A complaint letter to AMC Theatres

Posted: April 14, 2012 in Real Life
Tags: , ,

To whom it should concern:

This afternoon I attended the 4:35pm showing of The Raid: Redemption in theater 9 at AMC Regency 24 in Jacksonville, FL.  First, I’d like to thank you for carrying this limited release film. I’m sure you won’t sell as many tickets to it as you will some of the bigger movies, so I appreciate that you carry it in your theater for those of us who wanted to see it without having to wait till it came to video.

Unfortunately, there was some sort of problem with the projector. After the trailers and during the PSA by The Lorax, the screen went black even though we continued to hear audio. Unfortunately, this continued into the movie. Fortunately, when I went out to alert someone of the problem, there was someone nearby with a walkie talkie.
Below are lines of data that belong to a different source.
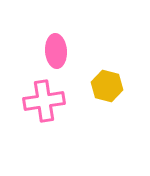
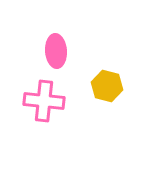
pink cross: rotated 15 degrees clockwise
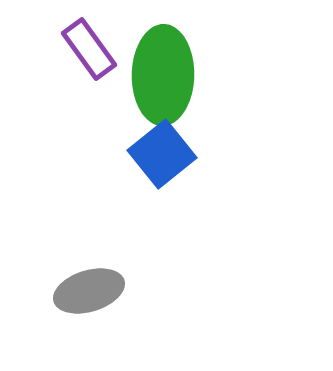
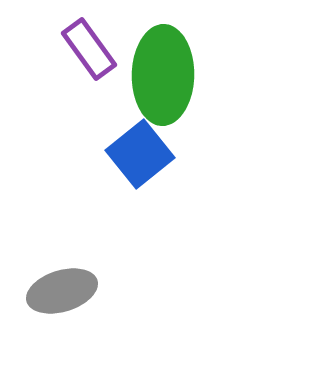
blue square: moved 22 px left
gray ellipse: moved 27 px left
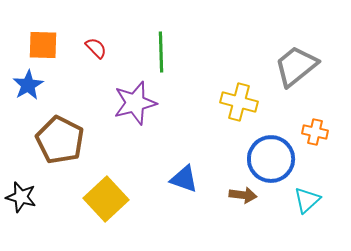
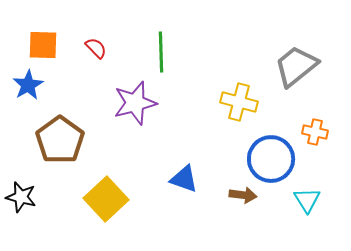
brown pentagon: rotated 9 degrees clockwise
cyan triangle: rotated 20 degrees counterclockwise
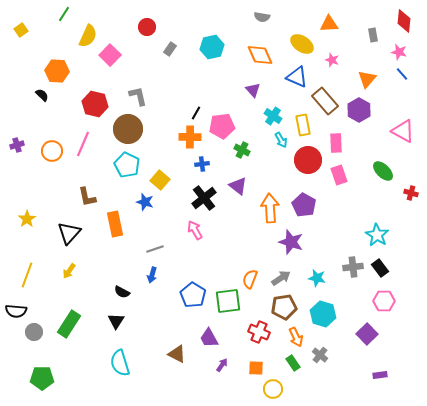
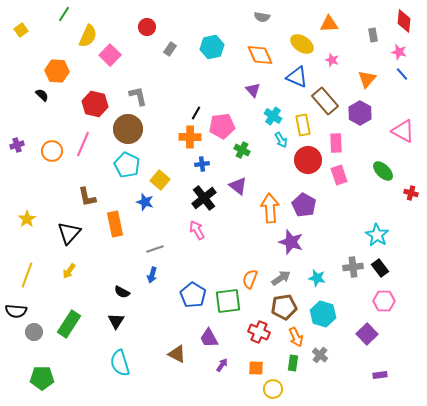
purple hexagon at (359, 110): moved 1 px right, 3 px down
pink arrow at (195, 230): moved 2 px right
green rectangle at (293, 363): rotated 42 degrees clockwise
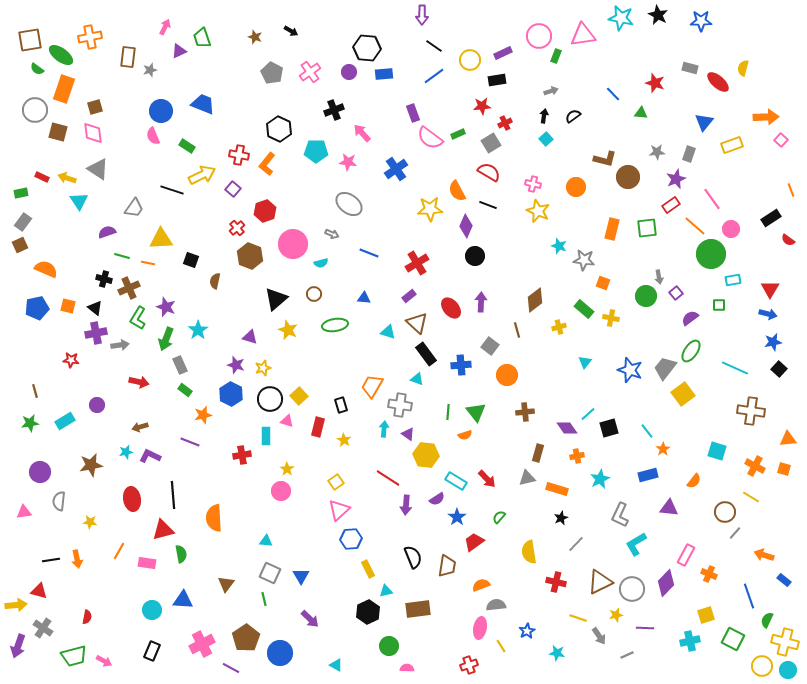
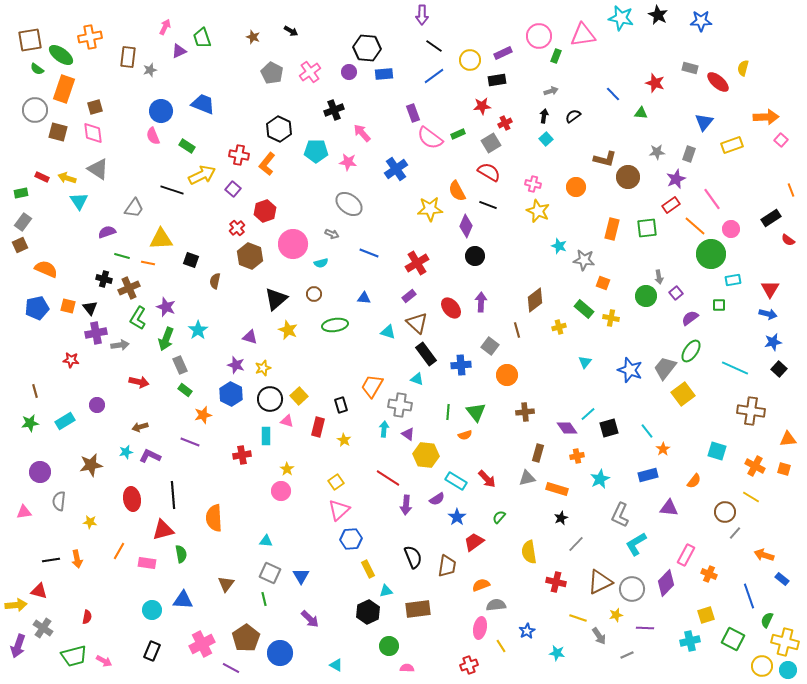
brown star at (255, 37): moved 2 px left
black triangle at (95, 308): moved 5 px left; rotated 14 degrees clockwise
blue rectangle at (784, 580): moved 2 px left, 1 px up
Satisfied at having reported the problem, we all sat patiently, listening to the movie but not seeing it (or understanding what we heard since it was subtitled).
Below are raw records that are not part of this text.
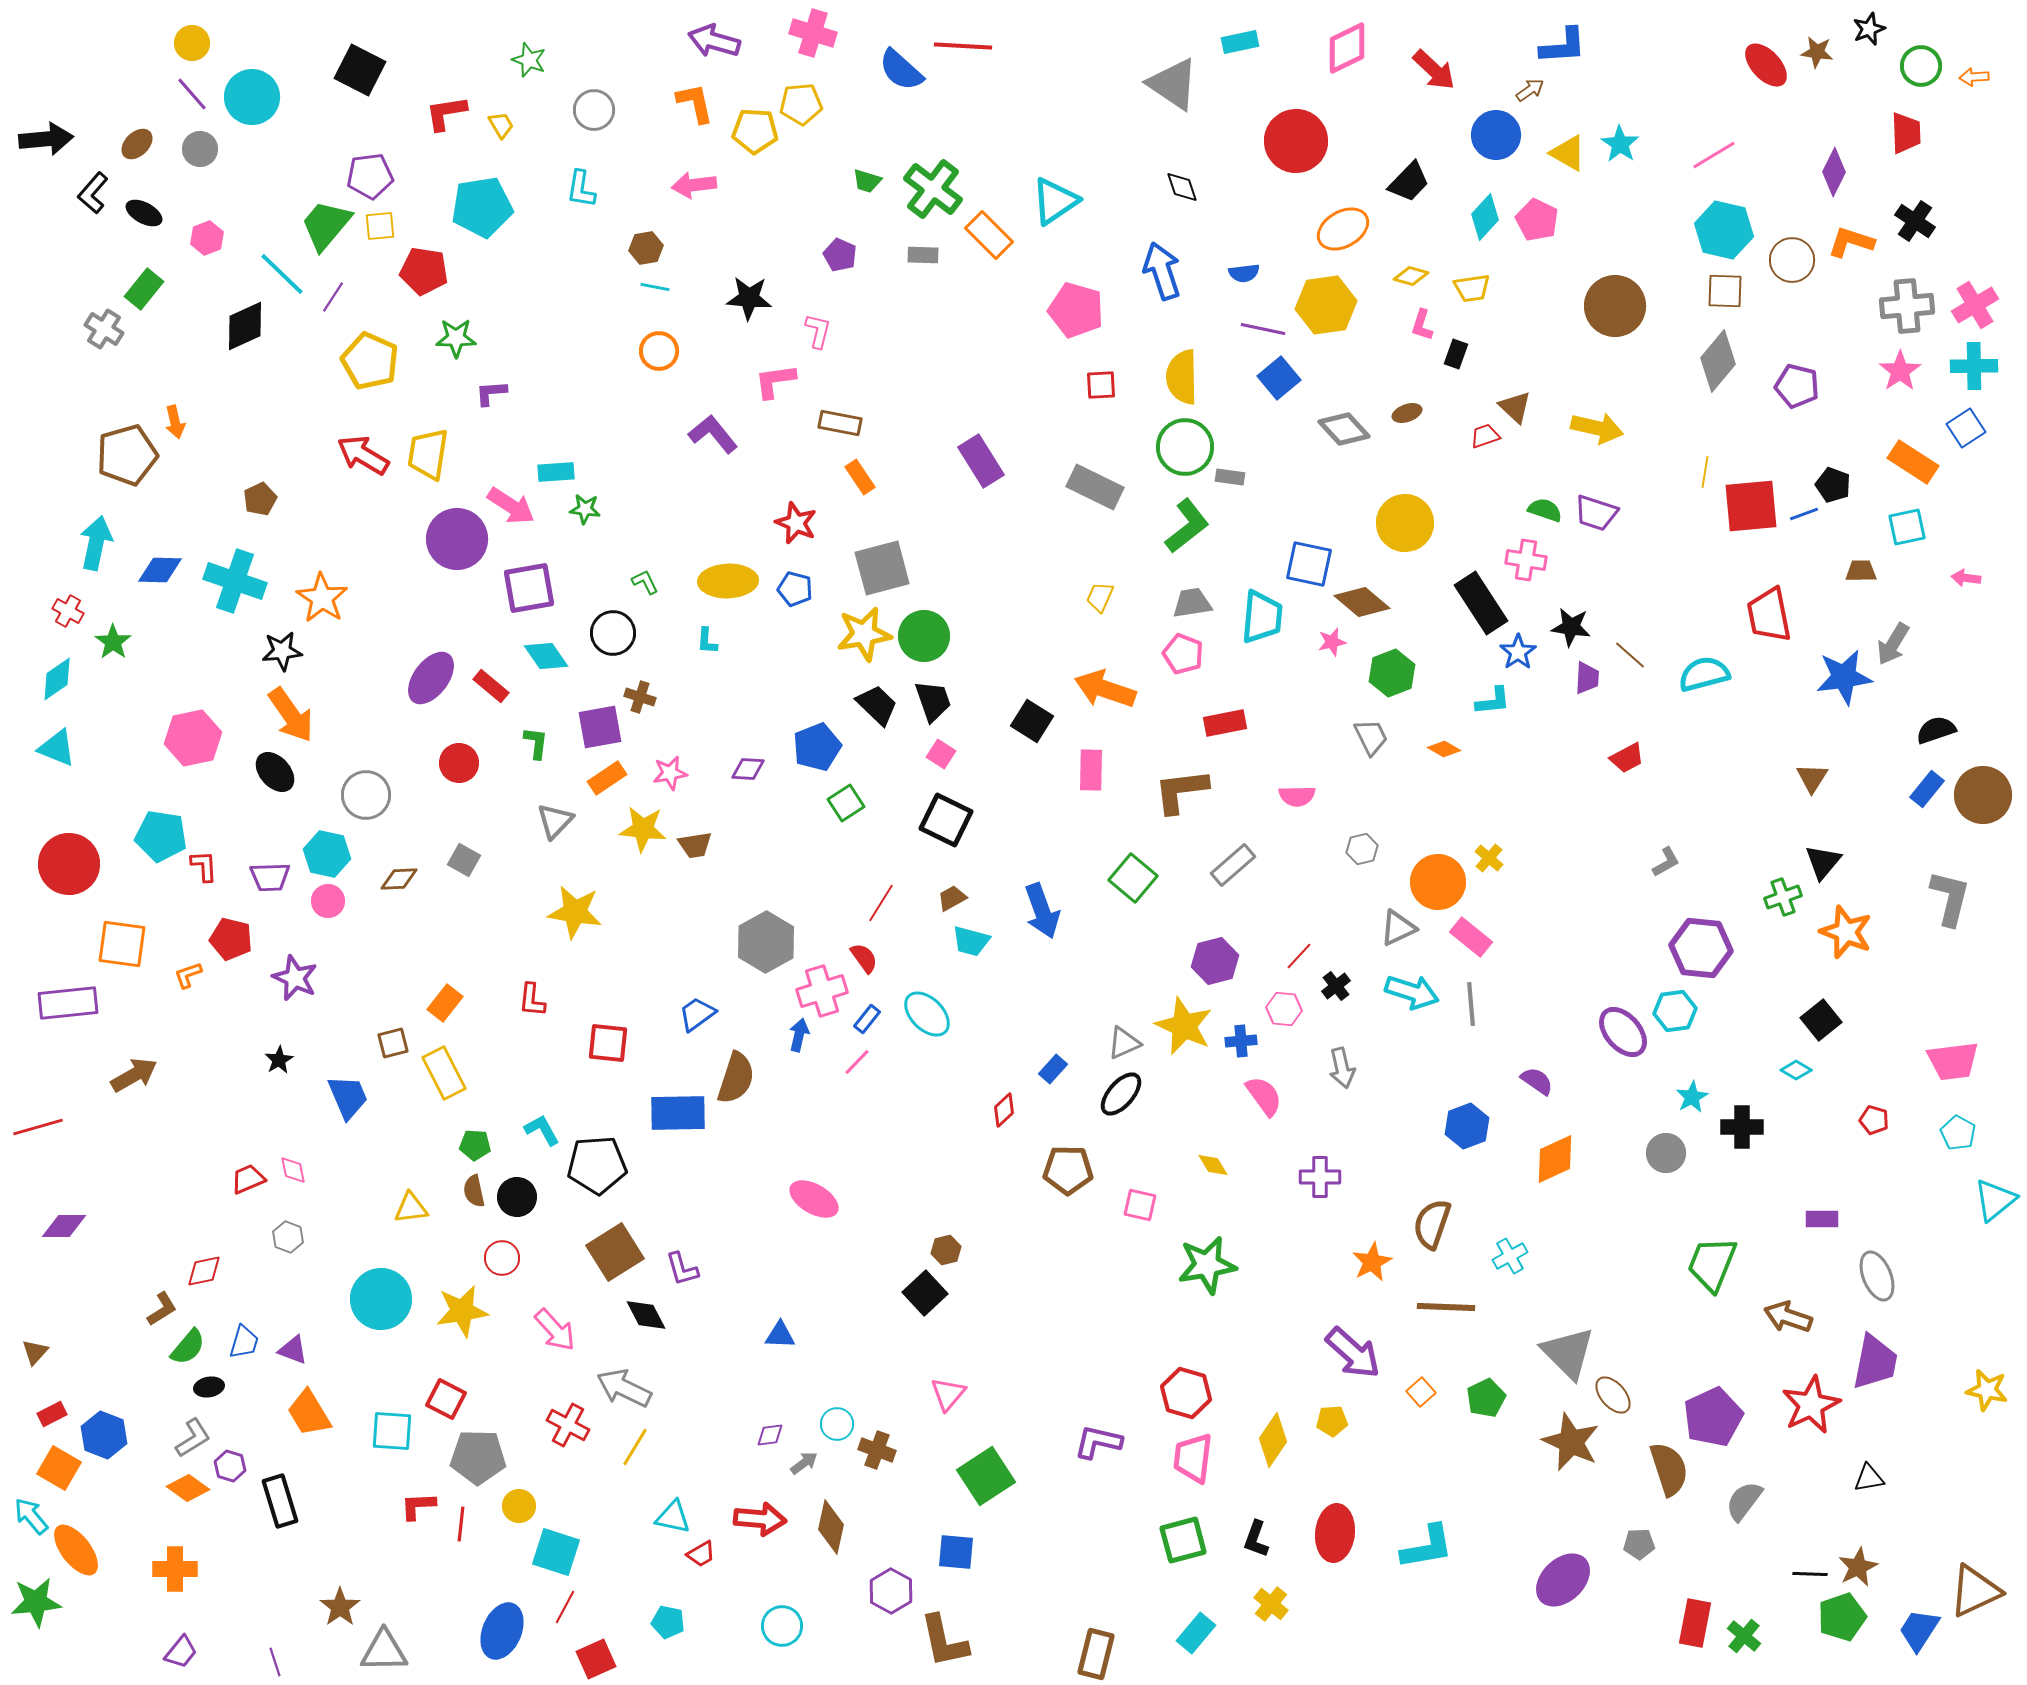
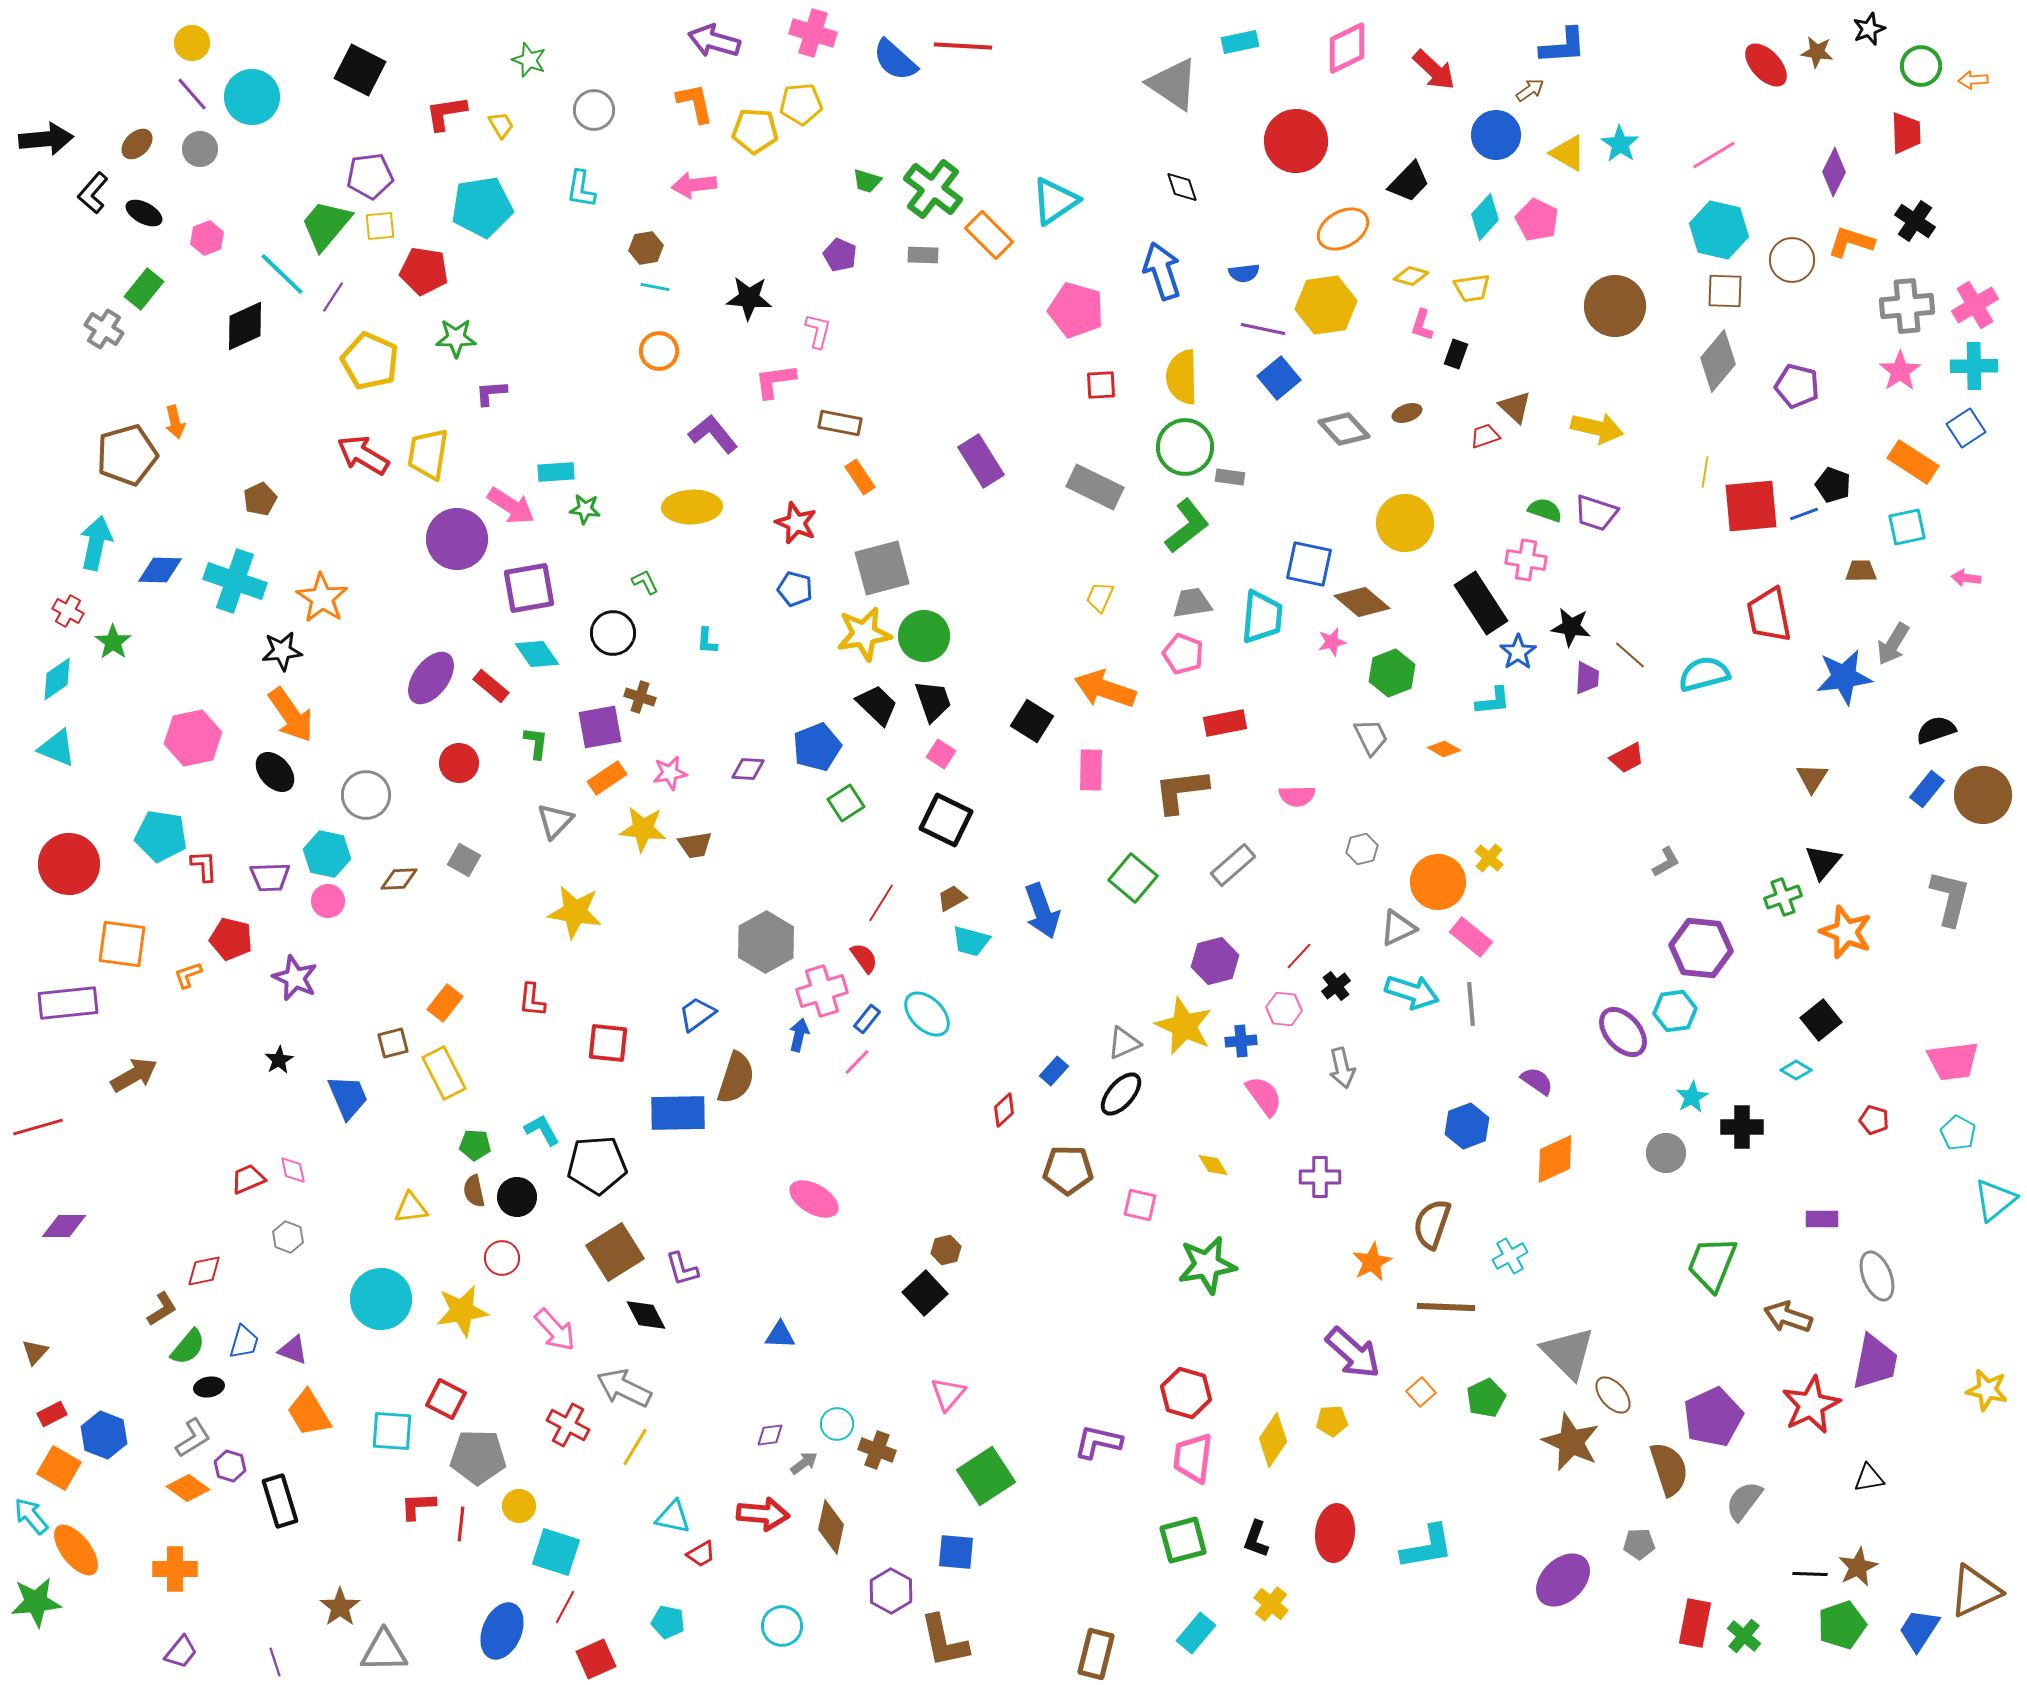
blue semicircle at (901, 70): moved 6 px left, 10 px up
orange arrow at (1974, 77): moved 1 px left, 3 px down
cyan hexagon at (1724, 230): moved 5 px left
yellow ellipse at (728, 581): moved 36 px left, 74 px up
cyan diamond at (546, 656): moved 9 px left, 2 px up
blue rectangle at (1053, 1069): moved 1 px right, 2 px down
red arrow at (760, 1519): moved 3 px right, 5 px up
green pentagon at (1842, 1617): moved 8 px down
After about 5 minutes or so the problem was rectified; however, the movie continued playing.  A gentleman then left the audience to see if we could get the movie started from the beginning. When the gentleman came back into the theater, he advised us that he was told you could not rewind the movie because it was on 35mm film.  After the movie, someone was there to give us free passes and apologize for the situation.

To me, a free pass does not make up for this. It’s a nice gesture, but without rewinding the movie, you’ve robbed me of the full experience. What am I supposed to do? Should I go into the next showing and wait for the first 5 to 10 minutes of the movie and then leave because I’ve seen the rest? Should I use my free pass to see the movie again in its entirety? I’ve already sat through 95% of the movie. As much as I wouldn’t mind seeing it again, there are other movies that I want to see, and if I spend another 2 hours just to make up for the 5 or 10 minutes that I missed of this movie, then that takes away from time I could spend watching another movie.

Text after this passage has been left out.